■ PROVIDED DATA
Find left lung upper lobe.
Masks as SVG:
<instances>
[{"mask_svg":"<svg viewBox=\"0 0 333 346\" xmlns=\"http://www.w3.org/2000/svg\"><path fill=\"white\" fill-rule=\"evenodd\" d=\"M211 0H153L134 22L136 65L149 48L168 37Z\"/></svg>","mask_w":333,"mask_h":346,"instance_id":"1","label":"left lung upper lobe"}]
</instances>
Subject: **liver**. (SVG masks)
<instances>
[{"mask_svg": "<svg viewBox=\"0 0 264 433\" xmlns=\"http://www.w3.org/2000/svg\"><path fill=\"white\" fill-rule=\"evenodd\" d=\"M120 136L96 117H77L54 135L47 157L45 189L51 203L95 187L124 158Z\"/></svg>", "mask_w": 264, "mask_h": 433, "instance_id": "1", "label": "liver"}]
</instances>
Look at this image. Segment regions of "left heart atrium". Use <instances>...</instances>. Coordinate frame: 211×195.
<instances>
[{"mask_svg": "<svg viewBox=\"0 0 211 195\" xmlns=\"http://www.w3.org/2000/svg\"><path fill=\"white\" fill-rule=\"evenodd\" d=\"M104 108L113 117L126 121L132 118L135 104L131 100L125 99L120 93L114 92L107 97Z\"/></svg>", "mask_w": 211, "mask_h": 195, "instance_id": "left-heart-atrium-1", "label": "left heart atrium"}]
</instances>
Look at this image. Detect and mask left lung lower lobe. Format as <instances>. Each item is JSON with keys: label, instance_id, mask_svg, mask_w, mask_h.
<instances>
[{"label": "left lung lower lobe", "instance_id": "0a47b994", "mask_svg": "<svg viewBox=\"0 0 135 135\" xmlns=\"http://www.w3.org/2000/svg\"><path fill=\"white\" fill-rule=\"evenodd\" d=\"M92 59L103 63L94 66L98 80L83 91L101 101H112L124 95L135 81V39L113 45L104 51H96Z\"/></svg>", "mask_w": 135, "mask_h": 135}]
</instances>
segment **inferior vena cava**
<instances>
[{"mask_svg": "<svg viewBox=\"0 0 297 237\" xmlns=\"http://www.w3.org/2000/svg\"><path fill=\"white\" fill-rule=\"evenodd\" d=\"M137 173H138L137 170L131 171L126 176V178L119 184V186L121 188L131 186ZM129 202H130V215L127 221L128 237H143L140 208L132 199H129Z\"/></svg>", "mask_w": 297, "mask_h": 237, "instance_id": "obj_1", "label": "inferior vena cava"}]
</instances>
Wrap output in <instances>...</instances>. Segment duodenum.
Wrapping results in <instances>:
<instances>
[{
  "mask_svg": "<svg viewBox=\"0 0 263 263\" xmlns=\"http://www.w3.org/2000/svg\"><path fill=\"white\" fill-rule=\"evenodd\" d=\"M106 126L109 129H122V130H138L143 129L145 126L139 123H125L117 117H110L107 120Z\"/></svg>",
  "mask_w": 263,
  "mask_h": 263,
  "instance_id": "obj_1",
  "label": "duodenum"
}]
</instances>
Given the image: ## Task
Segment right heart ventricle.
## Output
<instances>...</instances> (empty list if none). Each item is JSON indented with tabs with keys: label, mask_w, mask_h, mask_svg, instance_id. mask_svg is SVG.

■ WHAT IS REQUIRED
Would you repeat the lines from the one containing "segment **inferior vena cava**" through the end of the data, exactly, with nothing before or after them?

■ THE ANSWER
segment **inferior vena cava**
<instances>
[{"mask_svg": "<svg viewBox=\"0 0 297 237\" xmlns=\"http://www.w3.org/2000/svg\"><path fill=\"white\" fill-rule=\"evenodd\" d=\"M137 173H138L137 170L131 171L126 176V178L119 184V186L121 188L131 186ZM129 202H130V215L127 221L128 237H143L140 208L132 199H129Z\"/></svg>", "mask_w": 297, "mask_h": 237, "instance_id": "obj_1", "label": "inferior vena cava"}]
</instances>
Wrap output in <instances>...</instances>. Segment duodenum.
Wrapping results in <instances>:
<instances>
[{
  "mask_svg": "<svg viewBox=\"0 0 263 263\" xmlns=\"http://www.w3.org/2000/svg\"><path fill=\"white\" fill-rule=\"evenodd\" d=\"M106 126L109 129H122V130H138L143 129L145 126L139 123H125L117 117H110L107 120Z\"/></svg>",
  "mask_w": 263,
  "mask_h": 263,
  "instance_id": "obj_1",
  "label": "duodenum"
}]
</instances>
Given the image: ## Task
Segment right heart ventricle.
## Output
<instances>...</instances> (empty list if none). Each item is JSON indented with tabs with keys: label, mask_w, mask_h, mask_svg, instance_id. mask_svg is SVG.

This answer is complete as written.